__Task to complete__. Once every line containing "капсул" has been counted, report the total for the data and nothing else.

__Data provided__.

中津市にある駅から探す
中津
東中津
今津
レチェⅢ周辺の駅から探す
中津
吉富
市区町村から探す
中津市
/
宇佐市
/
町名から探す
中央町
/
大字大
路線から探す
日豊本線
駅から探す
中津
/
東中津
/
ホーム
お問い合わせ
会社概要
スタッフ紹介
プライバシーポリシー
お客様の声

---

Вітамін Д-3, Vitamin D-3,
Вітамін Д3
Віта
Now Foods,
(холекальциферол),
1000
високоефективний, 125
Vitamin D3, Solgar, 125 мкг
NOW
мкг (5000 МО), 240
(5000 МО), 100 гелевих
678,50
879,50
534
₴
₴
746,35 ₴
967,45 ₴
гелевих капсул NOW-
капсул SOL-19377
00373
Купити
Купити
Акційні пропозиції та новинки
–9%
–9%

__Written response__. 2